A: Sedimentation experiments showing that, in contrast to WT TARP γ−8_CT, no LLPS were observed when mixing 60 μM mutant forms TARP γ−8_CT and 20 μM PSD-95. The quantification results were from 3 independent batches of sedimentation experiments and represented as mean ± SD. B: Table listing the ITC-measured binding affinities between PSD-95 and different forms of TARP γ−8_CT. The raw data are shown in Figure S5A. C: Schematic diagram showing the topology of the tethered GluA1-γ−8. D: Scheme of the AMPAR replacement with tethered GluA1-γ−8 and timeline of the experiment. E: Scheme of simultaneous dual whole-cell recording in the hippocampus. F-J: Scatterplots of AMPAR EPSC for single pairs (open circles) of control and GluA1-γ−8_WT (F, n = 19 pairs), GluA1-γ−8_Δ4 (G, n =13 pairs), GluA1-γ−8_R8A (H, n = 13 pairs), GluA1-γ−8_S10D (I, n = 14 pairs) or GluA1-γ−8_φ123S (J, n = 15 pairs). Filled circles represent mean ± SEM. Insets show sample current traces from control (black) and transfected (green) neurons. Scale bars: 50 pA, 50 ms. K: Summary plot comparing the log₁₀ of the transfected/control neuron AMPAR EPSC ratio in all conditions tested. L: Endogenous AMPAR replacement with recombinant GluA1-γ−8 constructs resulted in rectified synaptic AMPAR currents (n = 13 control and 8 transfected cells). Statistical significance was analyzed using the Wilcoxon signed-rank test in F-J and Mann–Whitney U test in L. One way ANOVA with Bonferroni multiple comparison test was used to compare relevant groups in K. * p < 0.05, ** p < 0.01, and *** p < 0.001 vs. control condition. # p < 0.05 vs. GluA1-γ−8_Δ4 condition. See also Figures S5–S6

Figure 7:. Long-term potentiation in GluA1-γ−8 R8A expressing CA1 pyramidal neurons and working model of AMPAR-TARP synaptic clustering.

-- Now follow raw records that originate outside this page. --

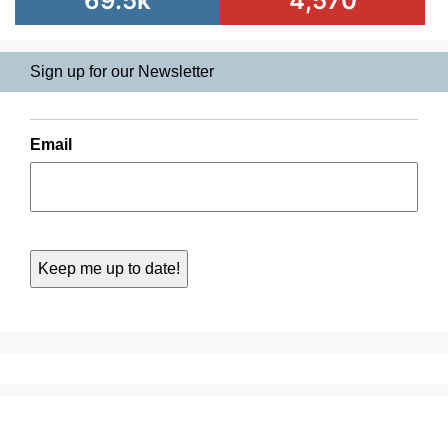
69.5k
4,570
Sign up for our Newsletter
Email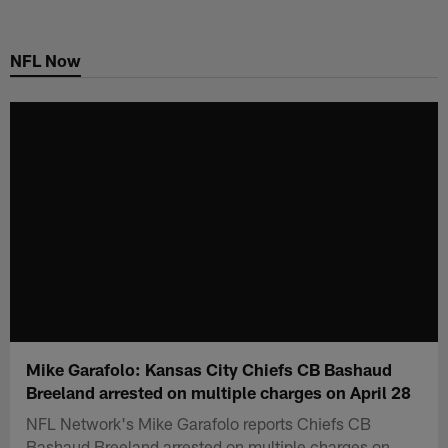
Skip
to
NFL Now
main
content
Mike Garafolo: Kansas City Chiefs CB Bashaud
Breeland arrested on multiple charges on April 28
NFL Network's Mike Garafolo reports Chiefs CB
Bashaud Breeland arrested on multiple charges on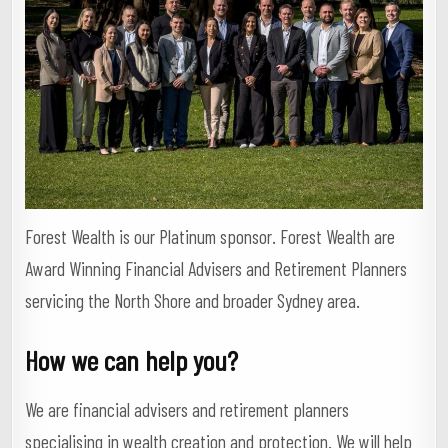
Forest Wealth is our Platinum sponsor. Forest Wealth are
Award Winning Financial Advisers and Retirement Planners
servicing the North Shore and broader Sydney area.
How we can help you?
We are financial advisers and retirement planners
specialising in wealth creation and protection. We will help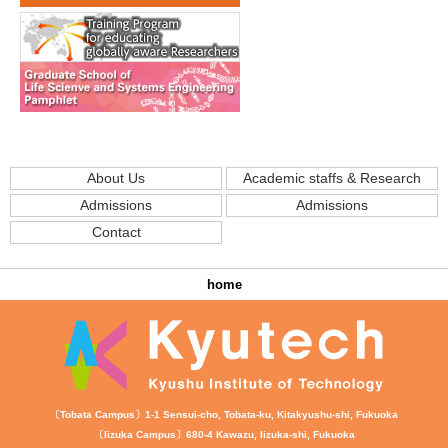
About Us
Academic staffs & Research
Admissions
Admissions
Contact
home
〔Tobata Campus〕1-1 Sensui-cho, Tobata-ku, Kitakyushu-shi, Fukuoka
〔Iizuka Campus〕680-4 Kawazu, Iizuka-shi, Fukuoka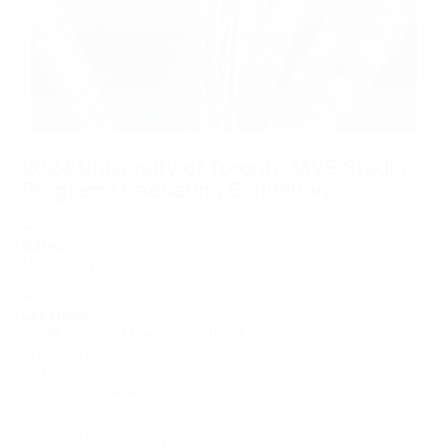
2024 University of Toronto MVS Studio
Program Graduating Exhibition
—
Dates:
May 1–July 27, 2024
—
Location:
Art Museum at the University of Toronto
University of Toronto Art Centre
(in University College)
15 King’s College Circle
The Art Museum, in partnership with the John H. Daniels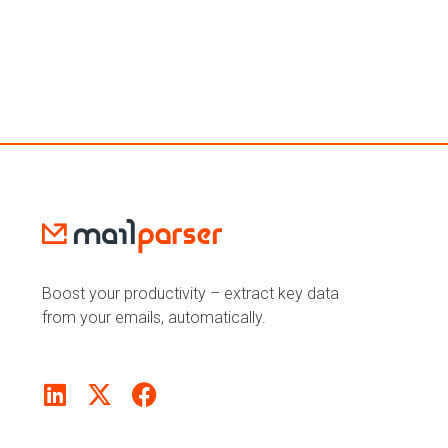
Boost your productivity – extract key data
from your emails, automatically.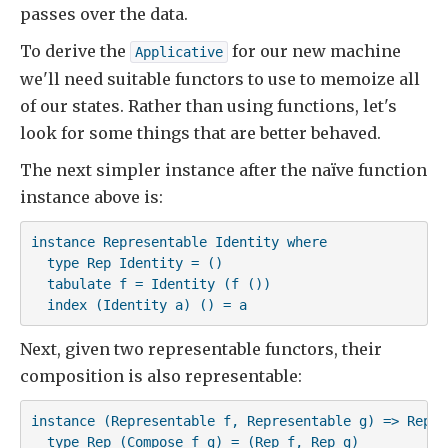
passes over the data.
To derive the
for our new machine
Applicative
we'll need suitable functors to use to memoize all
of our states. Rather than using functions, let's
look for some things that are better behaved.
The next simpler instance after the naïve function
instance above is:
instance Representable Identity where

  type Rep Identity = ()

  tabulate f = Identity (f ())

  index (Identity a) () = a
Next, given two representable functors, their
composition is also representable:
instance (Representable f, Representable g) => Repre
  type Rep (Compose f g) = (Rep f, Rep g)
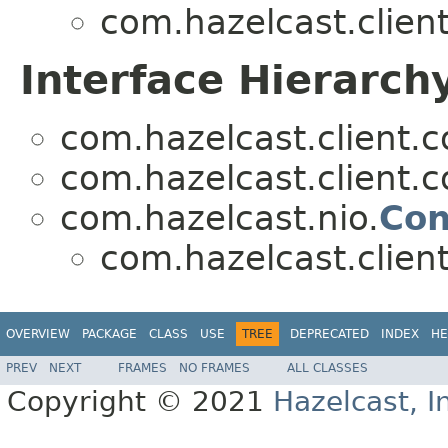
com.hazelcast.clien
Interface Hierarch
com.hazelcast.client.c
com.hazelcast.client.c
com.hazelcast.nio.
Con
com.hazelcast.clien
OVERVIEW
PACKAGE
CLASS
USE
TREE
DEPRECATED
INDEX
HE
PREV
NEXT
FRAMES
NO FRAMES
ALL CLASSES
Copyright © 2021
Hazelcast, I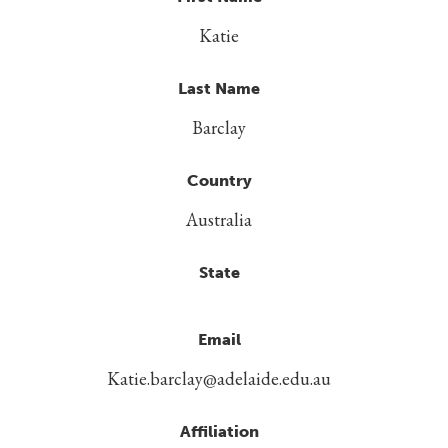
Katie
Last Name
Barclay
Country
Australia
State
Email
Katie.barclay@adelaide.edu.au
Affiliation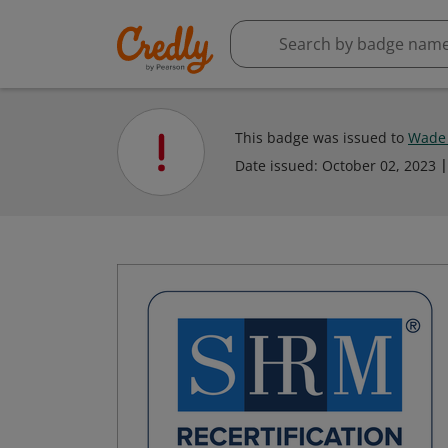
This badge was issued to
Wade 
Date issued:
October 02, 2023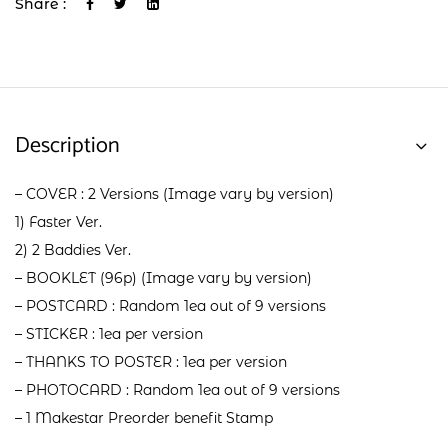
Share :
Description
– COVER : 2 Versions (Image vary by version)
1) Faster Ver.
2) 2 Baddies Ver.
– BOOKLET (96p) (Image vary by version)
– POSTCARD : Random 1ea out of 9 versions
– STICKER : 1ea per version
– THANKS TO POSTER : 1ea per version
– PHOTOCARD : Random 1ea out of 9 versions
– 1 Makestar Preorder benefit Stamp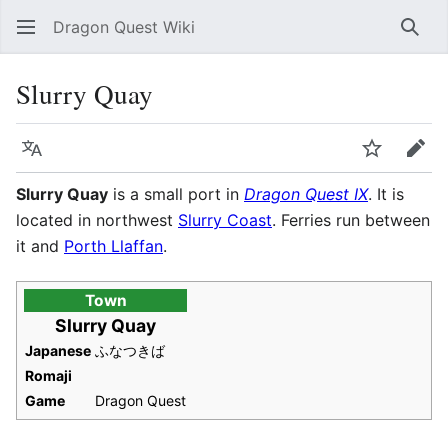
Dragon Quest Wiki
Sear
Slurry Quay
Language
Watch
Edit
Slurry Quay
is a small port in
Dragon Quest IX
. It is
located in northwest
Slurry Coast
. Ferries run between
it and
Porth Llaffan
.
Town
Slurry Quay
Japanese
ふなつきば
Romaji
Game
Dragon Quest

A: Timeline of the experiment. B: Scheme of the AMPAR replacement strategy and dual whole-cell recordings from transfected (green) and control (black) CA1 pyramidal neurons. C: Scatterplot (left) and paired dot plot (right) of AMPAR EPSCs for single pairs (open circles) of control and Cre + GluA1-γ−8_R8A expressing cells transfected by in utero electroporation (n=13). Filled circle represents mean ± SEM. Inset shows sample current traces from control (black) and transfected (green) neurons. D: Plots showing mean ± SEM. AMPAR EPSC amplitude of control (black) and Cre + GluA1-γ−8_R8A expressing CA1 pyramidal neurons normalized to the mean AMPAR EPSC amplitude before LTP induction (arrow). Insets shows sample current traces before (1) and 40 min after (2) LTP induction from control (black) and transfected (green) neurons. LTP induction is indicated with a gray arrow. Scale bars: 50 pA, 50 ms. Statistical significance was analyzed using the Wilcoxon signed-rank test in C. Mann–Whitney U test was used in D. * p < 0.05, ** p < 0.01. E: A model depicting AMPAR clustering at PSD via multivalent TARP/PSD-95 interaction-mediated condensate formation by LLPS.